[Pixel coordinate grounding data]
■ ■ ■ ■ ■

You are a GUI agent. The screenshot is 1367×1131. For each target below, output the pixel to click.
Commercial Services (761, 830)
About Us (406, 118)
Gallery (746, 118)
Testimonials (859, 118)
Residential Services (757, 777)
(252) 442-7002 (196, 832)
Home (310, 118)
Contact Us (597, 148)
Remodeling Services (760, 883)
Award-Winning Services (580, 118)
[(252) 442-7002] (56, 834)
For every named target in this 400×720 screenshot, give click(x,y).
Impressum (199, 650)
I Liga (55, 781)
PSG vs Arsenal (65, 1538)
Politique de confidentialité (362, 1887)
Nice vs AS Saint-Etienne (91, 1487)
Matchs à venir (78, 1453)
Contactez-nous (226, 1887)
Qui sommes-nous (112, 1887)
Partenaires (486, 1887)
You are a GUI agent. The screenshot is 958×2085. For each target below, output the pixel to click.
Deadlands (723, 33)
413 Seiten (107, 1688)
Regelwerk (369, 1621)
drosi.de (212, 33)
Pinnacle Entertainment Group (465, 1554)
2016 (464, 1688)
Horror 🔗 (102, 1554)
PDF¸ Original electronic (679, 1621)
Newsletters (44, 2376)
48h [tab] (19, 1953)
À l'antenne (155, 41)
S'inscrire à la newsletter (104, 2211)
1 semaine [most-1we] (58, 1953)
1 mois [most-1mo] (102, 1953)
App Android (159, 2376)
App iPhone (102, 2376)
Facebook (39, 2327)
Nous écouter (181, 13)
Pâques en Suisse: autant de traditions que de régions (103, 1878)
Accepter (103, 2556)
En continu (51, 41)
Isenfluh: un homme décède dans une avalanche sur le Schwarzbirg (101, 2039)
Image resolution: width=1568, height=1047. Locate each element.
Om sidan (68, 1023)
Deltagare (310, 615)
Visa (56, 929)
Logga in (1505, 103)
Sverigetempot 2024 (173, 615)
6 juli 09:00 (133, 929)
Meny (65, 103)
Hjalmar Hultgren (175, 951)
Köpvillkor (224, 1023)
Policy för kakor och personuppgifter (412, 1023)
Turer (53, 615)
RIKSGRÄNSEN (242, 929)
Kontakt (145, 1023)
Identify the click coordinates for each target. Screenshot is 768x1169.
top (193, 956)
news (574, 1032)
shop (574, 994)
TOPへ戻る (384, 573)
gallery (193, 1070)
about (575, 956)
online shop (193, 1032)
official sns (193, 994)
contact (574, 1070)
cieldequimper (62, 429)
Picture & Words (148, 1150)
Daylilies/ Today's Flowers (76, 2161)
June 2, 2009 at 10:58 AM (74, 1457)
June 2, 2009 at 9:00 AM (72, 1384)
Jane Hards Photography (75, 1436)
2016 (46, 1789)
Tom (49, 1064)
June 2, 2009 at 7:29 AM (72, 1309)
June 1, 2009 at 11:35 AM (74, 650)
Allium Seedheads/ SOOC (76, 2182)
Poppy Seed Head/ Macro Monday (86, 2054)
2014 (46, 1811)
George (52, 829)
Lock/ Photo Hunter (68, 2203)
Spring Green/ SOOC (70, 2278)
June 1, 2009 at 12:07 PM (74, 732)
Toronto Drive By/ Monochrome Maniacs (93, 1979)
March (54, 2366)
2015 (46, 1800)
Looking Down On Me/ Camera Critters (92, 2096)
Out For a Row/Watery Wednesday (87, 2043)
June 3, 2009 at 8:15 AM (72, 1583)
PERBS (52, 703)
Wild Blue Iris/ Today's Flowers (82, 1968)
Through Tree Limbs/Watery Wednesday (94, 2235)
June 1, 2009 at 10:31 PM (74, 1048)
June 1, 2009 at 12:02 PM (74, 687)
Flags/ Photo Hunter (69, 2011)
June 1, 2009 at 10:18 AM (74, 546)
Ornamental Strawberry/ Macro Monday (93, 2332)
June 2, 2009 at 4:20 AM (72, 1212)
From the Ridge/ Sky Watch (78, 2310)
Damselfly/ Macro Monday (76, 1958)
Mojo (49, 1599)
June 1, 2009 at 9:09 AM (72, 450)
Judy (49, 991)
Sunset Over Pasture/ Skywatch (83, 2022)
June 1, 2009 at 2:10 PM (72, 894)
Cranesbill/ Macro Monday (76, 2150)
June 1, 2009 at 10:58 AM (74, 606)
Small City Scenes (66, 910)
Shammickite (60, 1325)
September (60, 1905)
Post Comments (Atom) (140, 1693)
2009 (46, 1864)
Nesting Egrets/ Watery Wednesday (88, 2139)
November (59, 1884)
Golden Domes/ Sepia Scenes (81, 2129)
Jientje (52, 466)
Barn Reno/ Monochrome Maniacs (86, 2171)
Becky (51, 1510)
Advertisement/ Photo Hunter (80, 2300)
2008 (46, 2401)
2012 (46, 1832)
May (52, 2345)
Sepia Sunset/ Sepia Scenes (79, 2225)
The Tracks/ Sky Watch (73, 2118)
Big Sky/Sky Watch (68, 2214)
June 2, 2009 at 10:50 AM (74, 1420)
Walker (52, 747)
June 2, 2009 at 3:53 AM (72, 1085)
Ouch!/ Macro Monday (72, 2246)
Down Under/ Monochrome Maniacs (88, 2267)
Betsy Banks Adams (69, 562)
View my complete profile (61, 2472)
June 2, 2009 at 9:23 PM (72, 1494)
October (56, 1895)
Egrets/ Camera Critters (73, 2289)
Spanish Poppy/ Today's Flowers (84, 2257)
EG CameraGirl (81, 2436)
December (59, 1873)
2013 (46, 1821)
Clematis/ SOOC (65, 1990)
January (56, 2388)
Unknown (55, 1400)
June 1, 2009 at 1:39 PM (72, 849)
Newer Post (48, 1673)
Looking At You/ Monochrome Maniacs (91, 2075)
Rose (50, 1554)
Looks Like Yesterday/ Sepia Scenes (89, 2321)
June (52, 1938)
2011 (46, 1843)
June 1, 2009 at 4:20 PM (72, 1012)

■ ■ ■ ■ ■

EXERCISE INSTRUCTIONS:
Once more, write out all the data exactly.

TASK SOLUTION:
You are a GUI agent. The screenshot is 1367×1131. For each target below, output the pixel to click.
Commercial Services (761, 830)
About Us (406, 118)
Gallery (746, 118)
Testimonials (859, 118)
Residential Services (757, 777)
(252) 442-7002 (196, 832)
Home (310, 118)
Contact Us (597, 148)
Remodeling Services (760, 883)
Award-Winning Services (580, 118)
[(252) 442-7002] (56, 834)
For every named target in this 400×720 screenshot, give click(x,y).
Impressum (199, 650)
I Liga (55, 781)
PSG vs Arsenal (65, 1538)
Politique de confidentialité (362, 1887)
Nice vs AS Saint-Etienne (91, 1487)
Matchs à venir (78, 1453)
Contactez-nous (226, 1887)
Qui sommes-nous (112, 1887)
Partenaires (486, 1887)
You are a GUI agent. The screenshot is 958×2085. For each target below, output the pixel to click.
Deadlands (723, 33)
413 Seiten (107, 1688)
Regelwerk (369, 1621)
drosi.de (212, 33)
Pinnacle Entertainment Group (465, 1554)
2016 (464, 1688)
Horror 🔗 (102, 1554)
PDF¸ Original electronic (679, 1621)
Newsletters (44, 2376)
48h [tab] (19, 1953)
À l'antenne (155, 41)
S'inscrire à la newsletter (104, 2211)
1 semaine [most-1we] (58, 1953)
1 mois [most-1mo] (102, 1953)
App Android (159, 2376)
App iPhone (102, 2376)
Facebook (39, 2327)
Nous écouter (181, 13)
Pâques en Suisse: autant de traditions que de régions (103, 1878)
Accepter (103, 2556)
En continu (51, 41)
Isenfluh: un homme décède dans une avalanche sur le Schwarzbirg (101, 2039)
Image resolution: width=1568, height=1047. Locate each element.
Om sidan (68, 1023)
Deltagare (310, 615)
Visa (56, 929)
Logga in (1505, 103)
Sverigetempot 2024 (173, 615)
6 juli 09:00 (133, 929)
Meny (65, 103)
Hjalmar Hultgren (175, 951)
Köpvillkor (224, 1023)
Policy för kakor och personuppgifter (412, 1023)
Turer (53, 615)
RIKSGRÄNSEN (242, 929)
Kontakt (145, 1023)
Identify the click coordinates for each target. Screenshot is 768x1169.
top (193, 956)
news (574, 1032)
shop (574, 994)
TOPへ戻る (384, 573)
gallery (193, 1070)
about (575, 956)
online shop (193, 1032)
official sns (193, 994)
contact (574, 1070)
cieldequimper (62, 429)
Picture & Words (148, 1150)
Daylilies/ Today's Flowers (76, 2161)
June 2, 2009 at 10:58 AM (74, 1457)
June 2, 2009 at 9:00 AM (72, 1384)
Jane Hards Photography (75, 1436)
2016 (46, 1789)
Tom (49, 1064)
June 2, 2009 at 7:29 AM (72, 1309)
June 1, 2009 at 11:35 AM (74, 650)
Allium Seedheads/ SOOC (76, 2182)
Poppy Seed Head/ Macro Monday (86, 2054)
2014 (46, 1811)
George (52, 829)
Lock/ Photo Hunter (68, 2203)
Spring Green/ SOOC (70, 2278)
June 1, 2009 at 12:07 PM (74, 732)
Toronto Drive By/ Monochrome Maniacs (93, 1979)
March (54, 2366)
2015 (46, 1800)
Looking Down On Me/ Camera Critters (92, 2096)
Out For a Row/Watery Wednesday (87, 2043)
June 3, 2009 at 8:15 AM (72, 1583)
PERBS (52, 703)
Wild Blue Iris/ Today's Flowers (82, 1968)
Through Tree Limbs/Watery Wednesday (94, 2235)
June 1, 2009 at 10:31 PM (74, 1048)
June 1, 2009 at 12:02 PM (74, 687)
Flags/ Photo Hunter (69, 2011)
June 1, 2009 at 10:18 AM (74, 546)
Ornamental Strawberry/ Macro Monday (93, 2332)
June 2, 2009 at 4:20 AM (72, 1212)
From the Ridge/ Sky Watch (78, 2310)
Damselfly/ Macro Monday (76, 1958)
Mojo (49, 1599)
June 1, 2009 at 9:09 AM (72, 450)
Judy (49, 991)
Sunset Over Pasture/ Skywatch (83, 2022)
June 1, 2009 at 2:10 PM (72, 894)
Cranesbill/ Macro Monday (76, 2150)
June 1, 2009 at 10:58 AM (74, 606)
Small City Scenes (66, 910)
Shammickite (60, 1325)
September (60, 1905)
Post Comments (Atom) (140, 1693)
2009 (46, 1864)
Nesting Egrets/ Watery Wednesday (88, 2139)
November (59, 1884)
Golden Domes/ Sepia Scenes (81, 2129)
Jientje (52, 466)
Barn Reno/ Monochrome Maniacs (86, 2171)
Becky (51, 1510)
Advertisement/ Photo Hunter (80, 2300)
2008 (46, 2401)
2012 (46, 1832)
May (52, 2345)
Sepia Sunset/ Sepia Scenes (79, 2225)
The Tracks/ Sky Watch (73, 2118)
Big Sky/Sky Watch (68, 2214)
June 2, 2009 at 10:50 AM (74, 1420)
Walker (52, 747)
June 2, 2009 at 3:53 AM (72, 1085)
Ouch!/ Macro Monday (72, 2246)
Down Under/ Monochrome Maniacs (88, 2267)
Betsy Banks Adams (69, 562)
View my complete profile (61, 2472)
June 2, 2009 at 9:23 PM (72, 1494)
October (56, 1895)
Egrets/ Camera Critters (73, 2289)
Spanish Poppy/ Today's Flowers (84, 2257)
EG CameraGirl (81, 2436)
December (59, 1873)
2013 (46, 1821)
Clematis/ SOOC (65, 1990)
January (56, 2388)
Unknown (55, 1400)
June 1, 2009 at 1:39 PM (72, 849)
Newer Post (48, 1673)
Looking At You/ Monochrome Maniacs (91, 2075)
Rose (50, 1554)
Looks Like Yesterday/ Sepia Scenes (89, 2321)
June (52, 1938)
2011 (46, 1843)
June 1, 2009 at 4:20 PM (72, 1012)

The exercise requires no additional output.